第43話 帝王学
テーマ:孫正義第43話
帝王学
8月12日(金)。ホークスは札幌ドームで日本ハムと対戦した。同点の3回にズレータが3ラン。5回には鳥越が巧打し、加点。小刻みな継投で日本ハムの反撃をかわし、4時間を越える長い試合を制した。3連勝。貯金は38に。
8月13日(土)。杉内は8回2失点の好投をしたが、打線の援護がなかった。「(日ハム)入来が見たことない投球を見せたね」(王監督)
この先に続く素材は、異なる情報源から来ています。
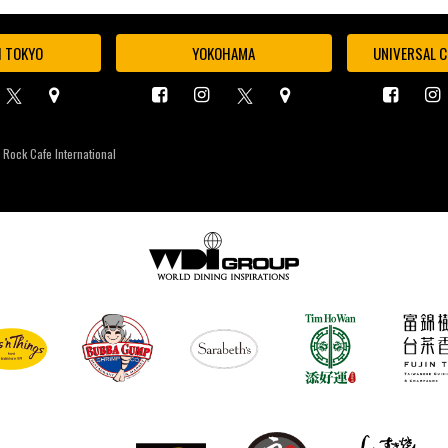
I TOKYO
YOKOHAMA
UNIVERSAL C
 Rock Cafe International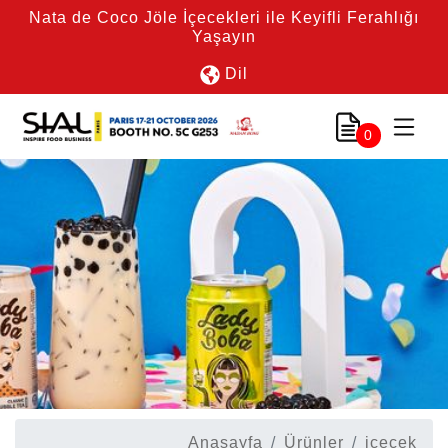
Nata de Coco Jöle İçecekleri ile Keyifli Ferahlığı
Yaşayın
Dil
0
Anasayfa
Ürünler
içecek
8月14日(日)。新垣が好投。この日はコントロールがよかった。5月20日の阪神戦から3ヶ月ぶりの白星を上げた。「力まないで投げたのが良かった」(王監督)
8月15日(月)。60回目の終戦記念日を迎えた。
孫は言う。「もし、(私が)政治家であったなら、4つの数字を明確にいたします」
1つ目は日本のGDP(国内総生産)。2つ目は日本の税収、3つ目は日本の国家予算。これらの数字を30年後、50年後にどうしたいか。
「政治家は30年後、50年後、さらには100年後の日本をどうしたいのかを語るべきです」
いま500兆円のGDPが今後30年間成長し続けると、日本のGDPはどうなるか。成長率1%で約700兆円、2%で約900兆円、3%で約1200兆円。
「何%の成長率でどこまでいきたいかという大きな志を、まず天下国家の志を持つべきだと思う」
ちなみに中国のGDPは約160兆円だが、このまま8・5%の成長率を続けると、14年で日本のGDPを抜くことになる。電話回線数でいえば、現在日本が約6000万回線、中国が約2億回線。携帯も日本が約8000万台、中国は約3億台。電話ではすでに日本は中国に抜かれている。
4番目の重要な数字として孫は、人口を上げている。現在、出生率は約1・2で過去最低。「人口を保つには2・1必要です。大変な状況です。人口が半分になってしまうということですからね」。
母親が子どもを産みたいような国家にするというのは大変に重要だ。そのためには何をどうすればいいか。
中国には帝王学というのがあるが、その要訣を孫はこう説く。
「大風呂敷を広げよ。天下国家を語り、志を持ち、天下国家百年、2百年、3百年の大計を立て、その決起文を書け」
いかに天下国家が乱れているか。革命を起こして、何百万もの国民に涙を流させる決起文を書けるか。
孫は言う。「鳥肌が立つような感動を人々に提供しなければいけない。命も惜しくないという人を何人集められるかで、世の中が変わる。そういう帝王学を日本の政治家にこそ広めていかねばならないと思う」
9月11日(日)には衆議院選挙が行われる。